Task item ::
Produce an exact transcription of the listing below, omitting the pictures.

:: Recorded information ::

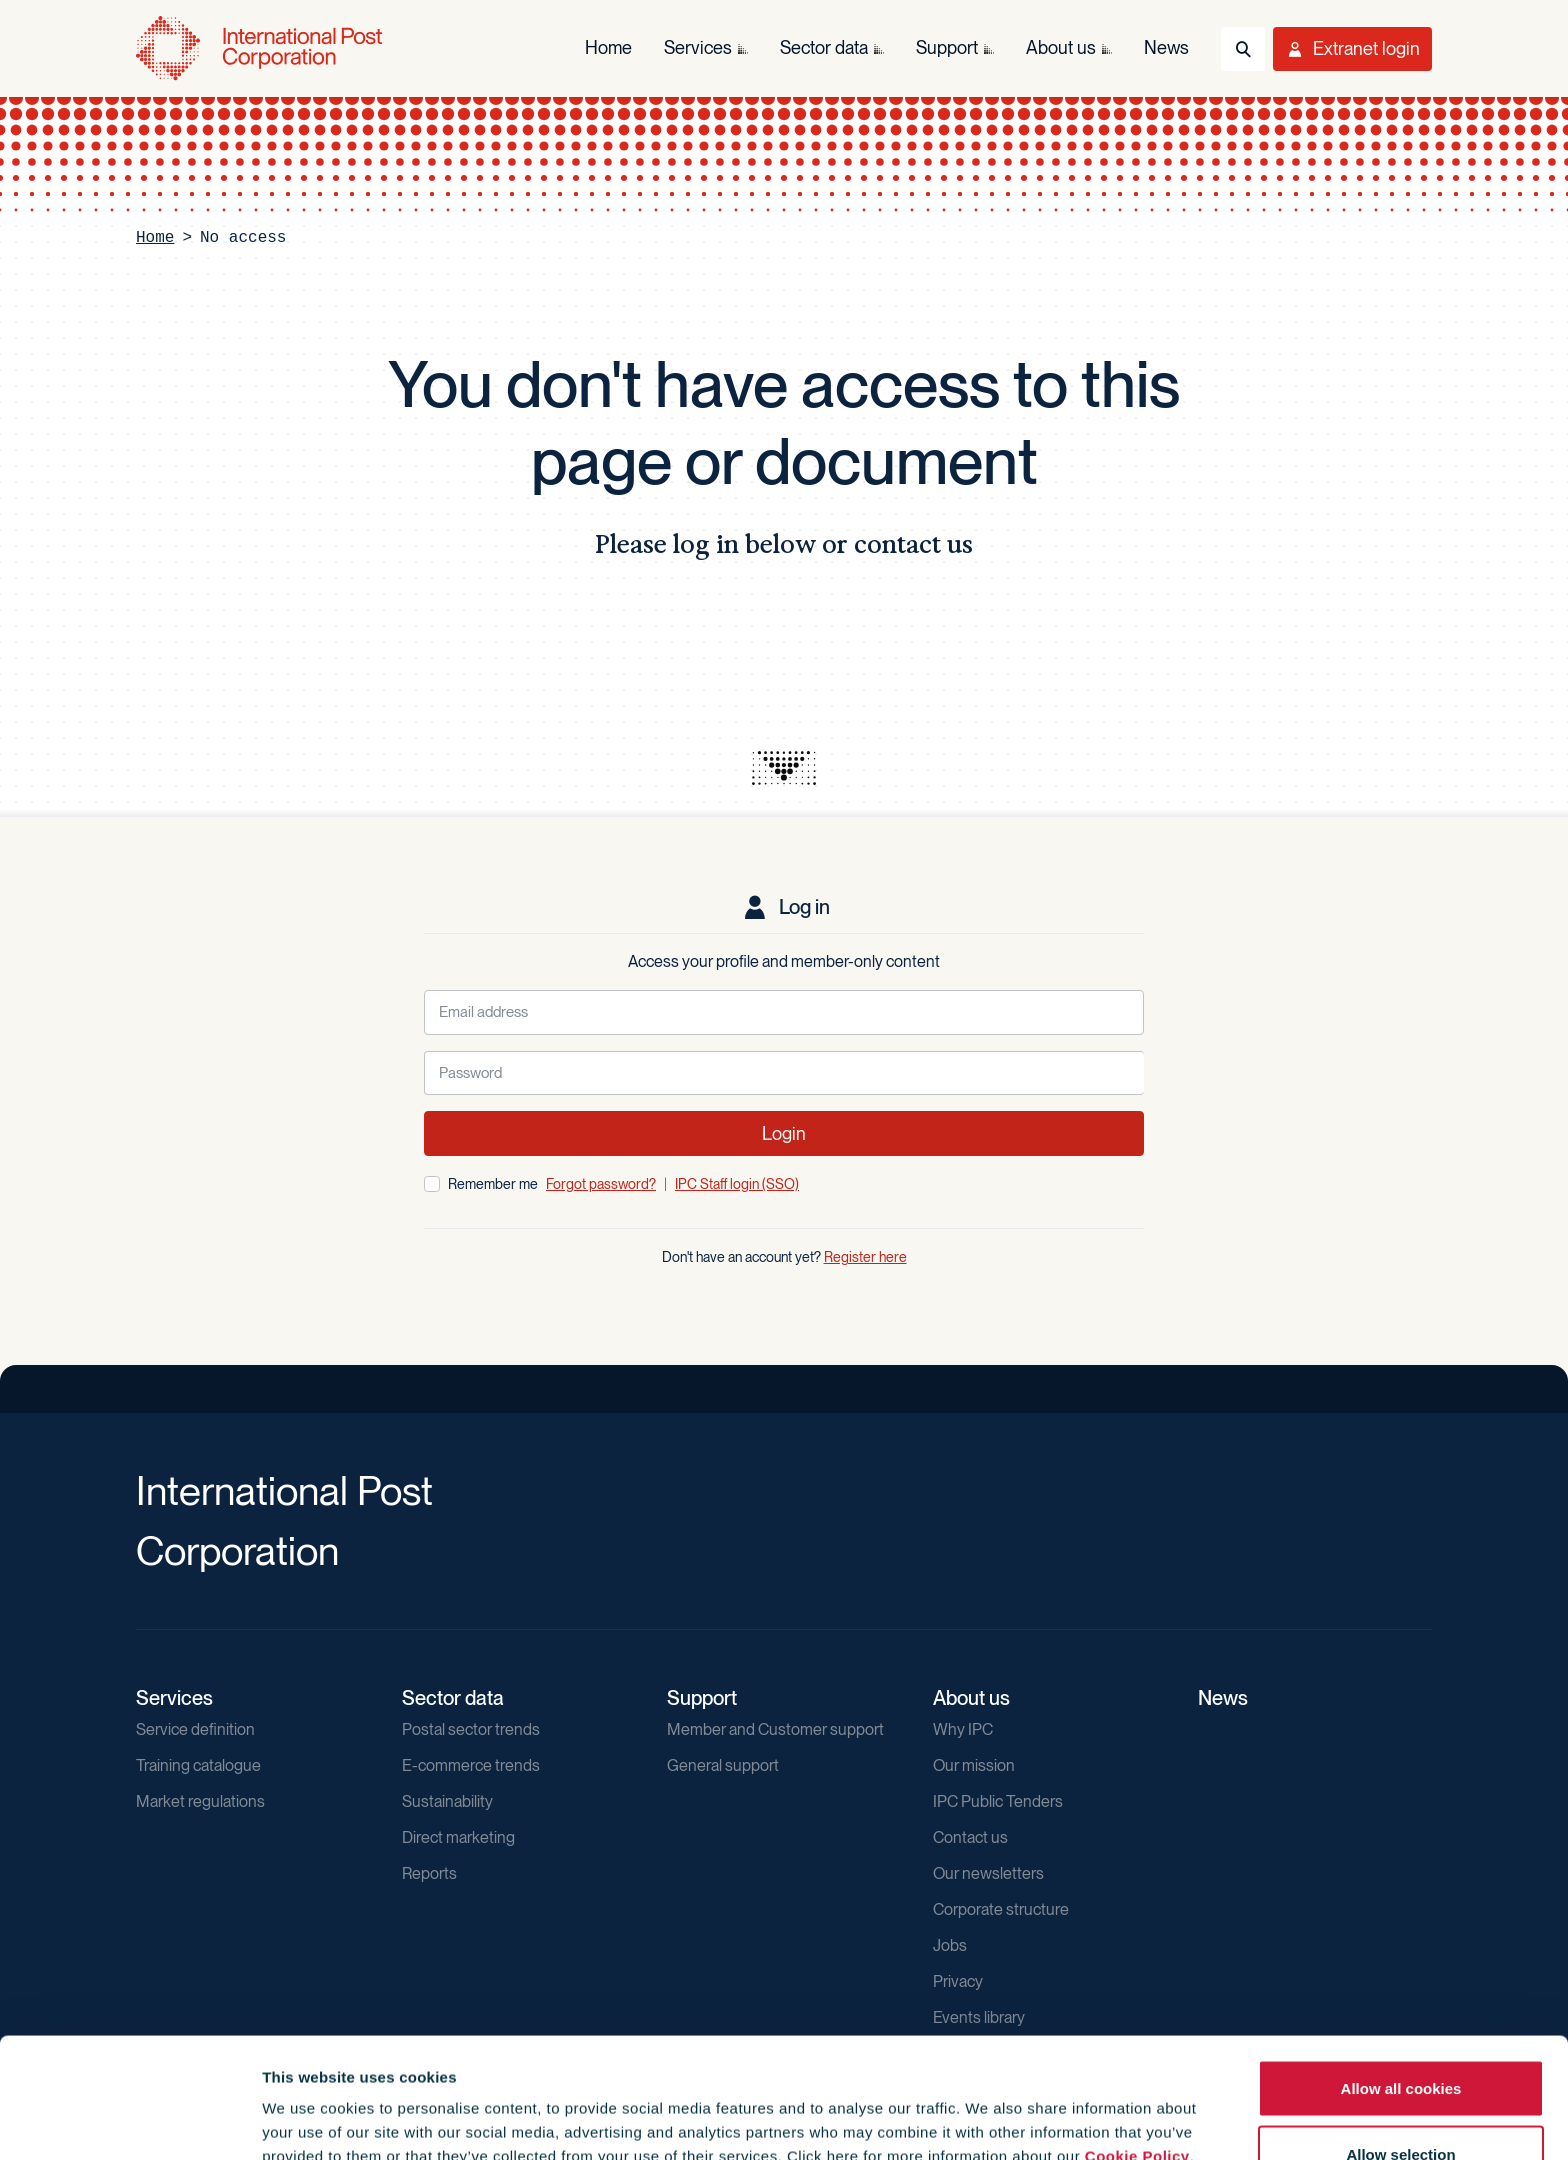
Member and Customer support (775, 1729)
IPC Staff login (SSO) (737, 1184)
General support (723, 1765)
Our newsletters (988, 1873)
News (1223, 1698)
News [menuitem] (1166, 47)
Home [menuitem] (608, 47)
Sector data (453, 1698)
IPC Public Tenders (998, 1801)
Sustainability (447, 1801)
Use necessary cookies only (1401, 2106)
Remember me (493, 1184)
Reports (429, 1873)
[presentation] (784, 768)
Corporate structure (1001, 1909)
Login (784, 1133)
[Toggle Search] (1243, 49)
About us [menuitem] (1061, 47)
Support (702, 1698)
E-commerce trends (471, 1765)
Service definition (195, 1729)
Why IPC (963, 1729)
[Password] (784, 1073)
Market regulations (200, 1801)
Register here (865, 1257)
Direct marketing (458, 1837)
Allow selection (1400, 2041)
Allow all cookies (1401, 1975)
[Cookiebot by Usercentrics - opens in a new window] (129, 2121)
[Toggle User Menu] (1352, 49)
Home (155, 238)
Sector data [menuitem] (824, 47)
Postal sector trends (471, 1729)
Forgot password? (601, 1184)
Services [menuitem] (698, 47)
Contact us (970, 1837)
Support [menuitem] (947, 47)
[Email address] (784, 1012)
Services (174, 1698)
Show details (1081, 2108)
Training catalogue (198, 1765)
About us (971, 1698)
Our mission (974, 1765)
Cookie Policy (1137, 2043)
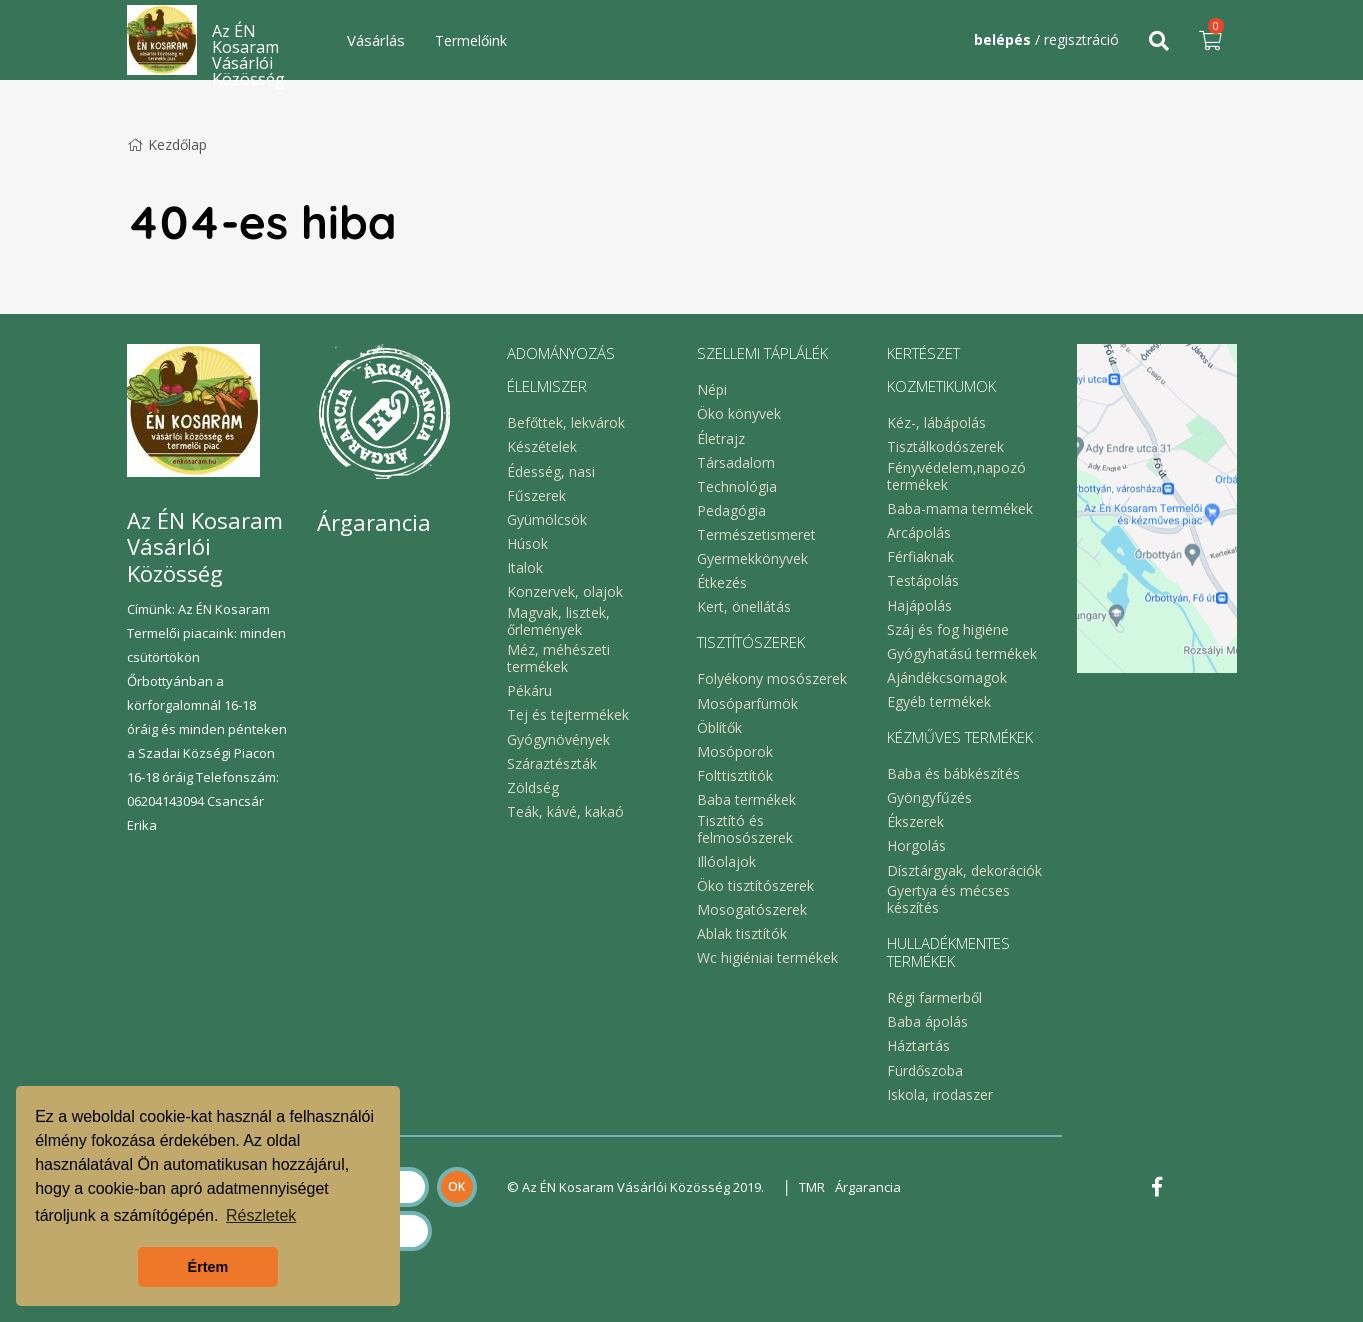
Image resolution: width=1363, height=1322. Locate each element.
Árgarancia (868, 1187)
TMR (812, 1187)
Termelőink (471, 40)
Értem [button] (208, 1267)
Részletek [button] (261, 1215)
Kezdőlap (167, 144)
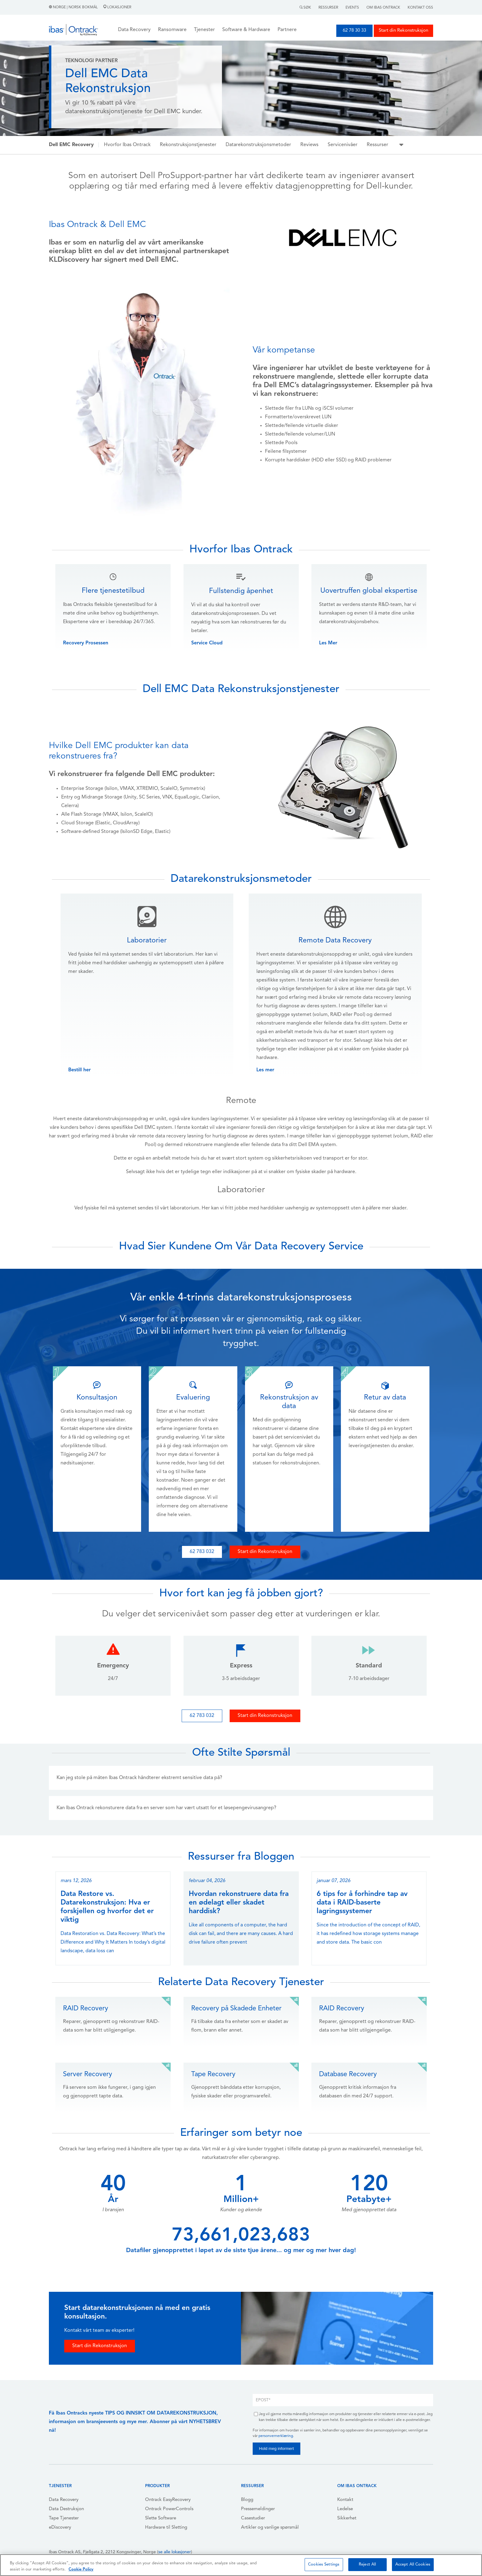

:::

Solved problem ::
Member and Customer support (775, 1729)
IPC Staff login (SSO) (737, 1184)
General support (723, 1765)
Our newsletters (988, 1873)
News (1223, 1698)
News [menuitem] (1166, 47)
Home [menuitem] (608, 47)
Sector data (453, 1698)
IPC Public Tenders (998, 1801)
Sustainability (447, 1801)
Use necessary cookies only (1401, 2106)
Remember me (493, 1184)
Reports (429, 1873)
[presentation] (784, 768)
Corporate structure (1001, 1909)
Login (784, 1133)
[Toggle Search] (1243, 49)
About us [menuitem] (1061, 47)
Support (702, 1698)
E-commerce trends (471, 1765)
Service definition (195, 1729)
Why IPC (963, 1729)
[Password] (784, 1073)
Market regulations (200, 1801)
Register here (865, 1257)
Direct marketing (458, 1837)
Allow selection (1400, 2041)
Allow all cookies (1401, 1975)
[Cookiebot by Usercentrics - opens in a new window] (129, 2121)
[Toggle User Menu] (1352, 49)
Home (155, 238)
Sector data [menuitem] (824, 47)
Postal sector trends (471, 1729)
Forgot password? (601, 1184)
Services [menuitem] (698, 47)
Contact us (970, 1837)
Support [menuitem] (947, 47)
[Email address] (784, 1012)
Services (174, 1698)
Show details (1081, 2108)
Training catalogue (198, 1765)
About us (971, 1698)
Our mission (974, 1765)
Cookie Policy (1137, 2043)
Image resolution: width=1363, height=1322. Locate each element.
Árgarancia (868, 1187)
TMR (812, 1187)
Termelőink (471, 40)
Értem [button] (208, 1267)
Részletek [button] (261, 1215)
Kezdőlap (167, 144)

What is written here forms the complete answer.